Friday 19 June 2009

Electronic receipts

With current equipment, it would be possible (though slower and more fiddly) to create a system where retail receipts get sent to your phone via Bluetooth or MMS instead of being printed out and discarded. MMS would be easy when paying by card, since the shop can forward the e-receipt to your bank that knows your number, but then you get a bank record anyway, so there's no point. Getting an e-receipt by Bluetooth when paying cash means telling the shopkeeper your phone's ID, making sure it's received and so on. You'd need some kind of pad that can detect the Bluetooth ID of a device placed on it so all you need at the store is a space on the counter that says "Place phone here for electronic receipt".

Mokalus of Borg

PS - It's impractical and the transition period would be painful.
PPS - And I'm not sure it's better than paper, either.

2 comments:

Erin Marie said...

In the UK they're working on this chip thing that will allow you to pay for things using your phone, kind of like the GoCard system, where you touch your phone to the point and your account is debited. I assume there will be some kind of 'receipt' or record of this.

I think it's an awesome idea.
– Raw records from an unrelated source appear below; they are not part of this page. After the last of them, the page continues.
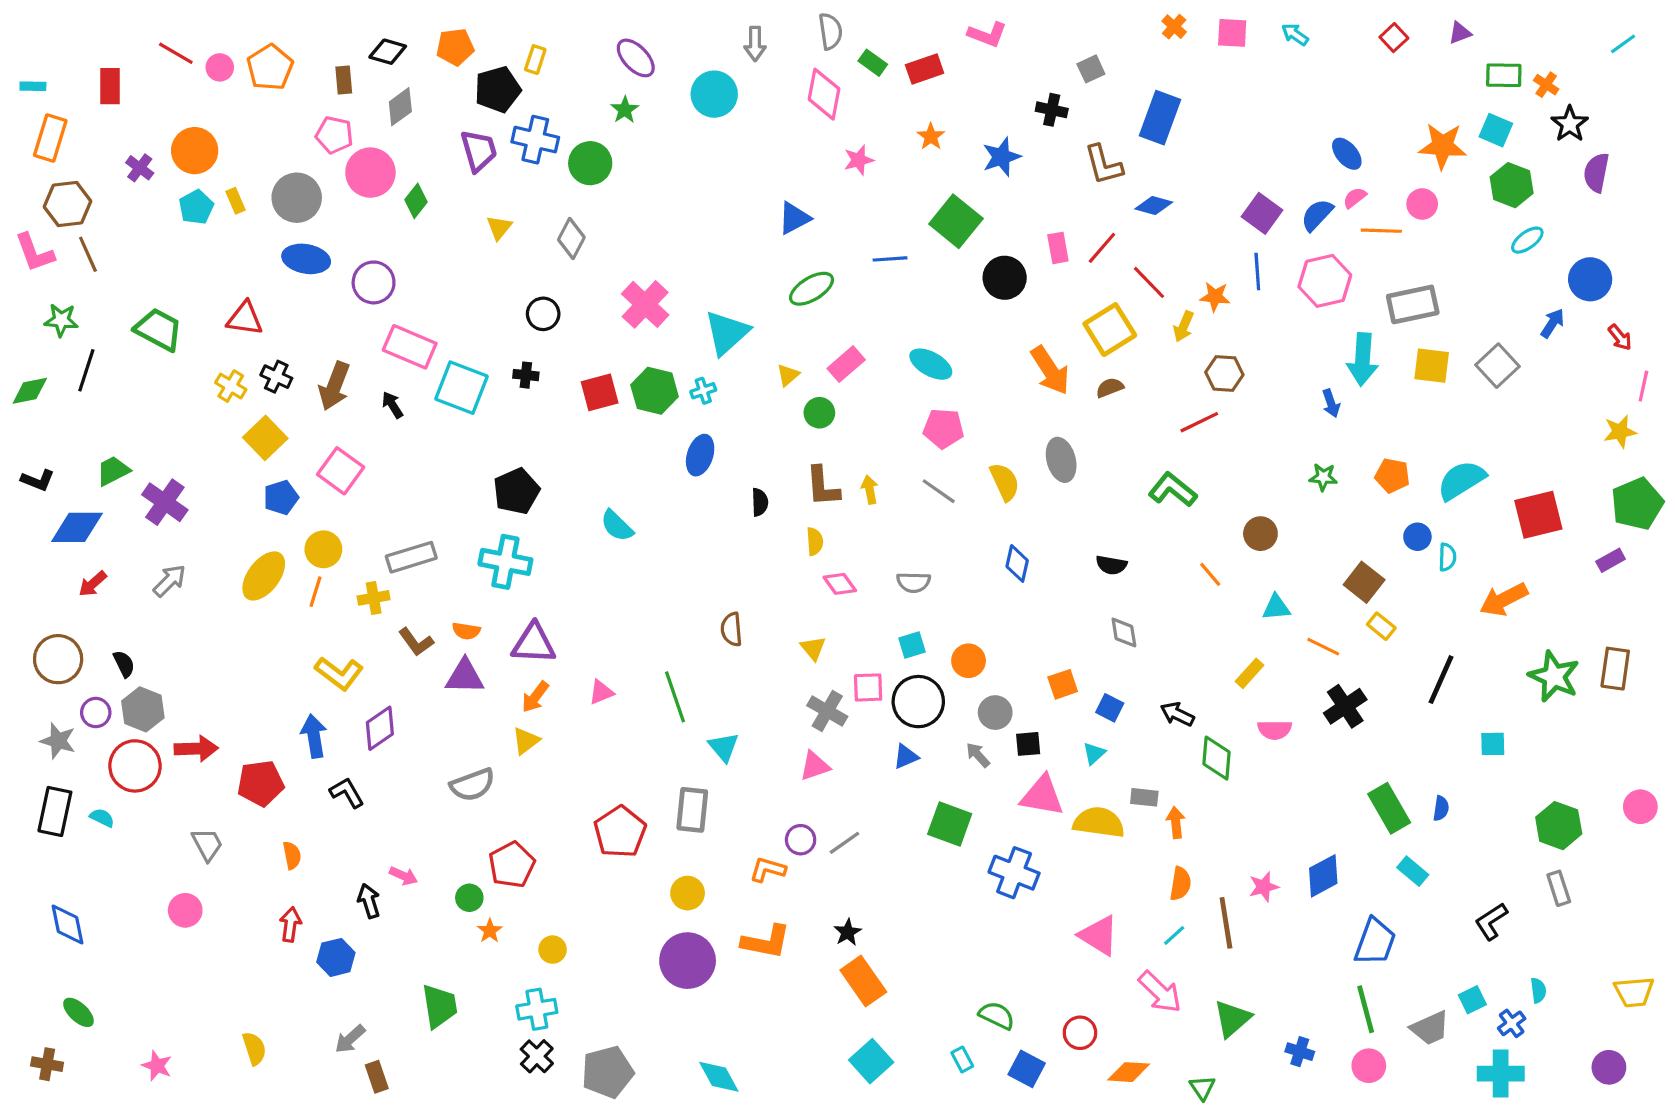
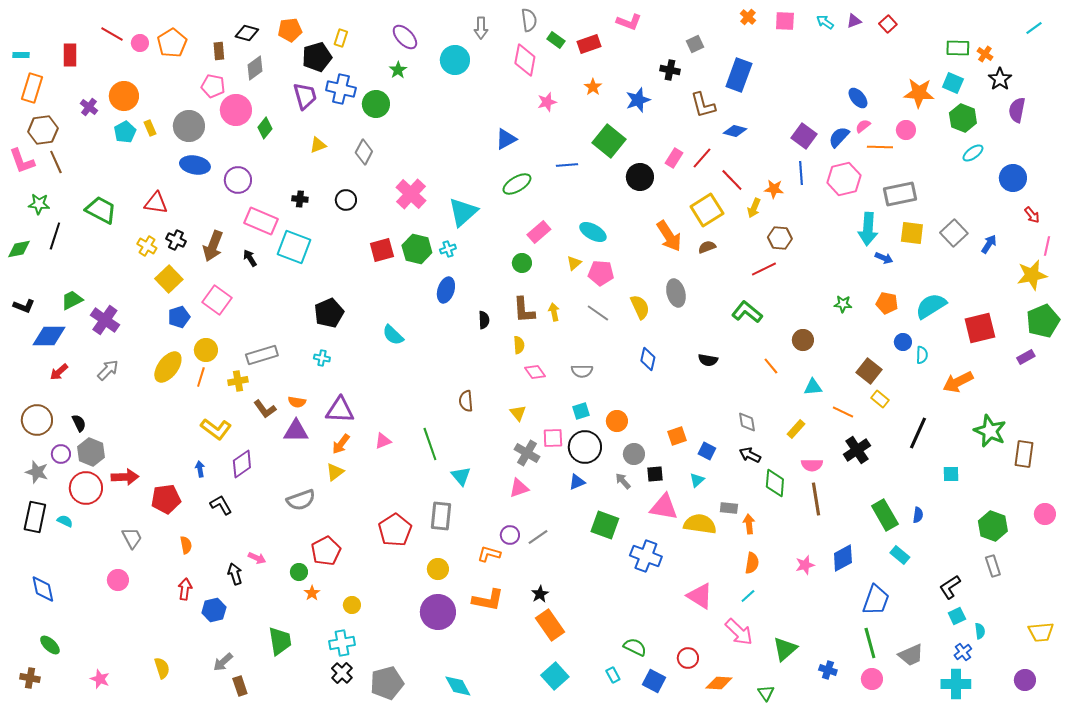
purple triangle: (1460, 33) -> (854, 21), moved
yellow triangle: (499, 228) -> (318, 145), turned 30
pink rectangle: (1058, 248) -> (674, 158), turned 42
blue arrow: (1552, 323) -> (989, 244), moved
black cross: (526, 375) -> (300, 199), moved
yellow triangle: (788, 375) -> (574, 263), moved
blue arrow: (1331, 403) -> (884, 258), moved, turned -48
yellow star: (1620, 432) -> (1032, 275), size x1.4
cyan cross: (505, 562) -> (322, 358), size x0.5
gray diamond: (1124, 632) -> (747, 422), moved
brown rectangle: (1615, 669) -> (1024, 454), moved
blue arrow: (314, 736) -> (200, 469), size x0.6
brown line: (1226, 923) -> (816, 499), moved
cyan square: (1472, 1000) -> (957, 616), moved

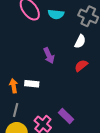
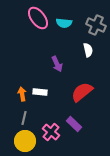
white semicircle: (80, 41) -> (88, 50), turned -40
red semicircle: (81, 66) -> (82, 92), moved, size x1.6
I would love to be able to get to the point where the only thing I need to take out of a night is my phone and lip gloss!

John said...

I've heard of a similar thing on vending machines (probably in Japan, though I'm not certain about that).

Paying for things with your phone is certainly a very convenient idea, but the privacy advocates will avoid it as long as possible, because it presents another and easier way for companies to track your spending.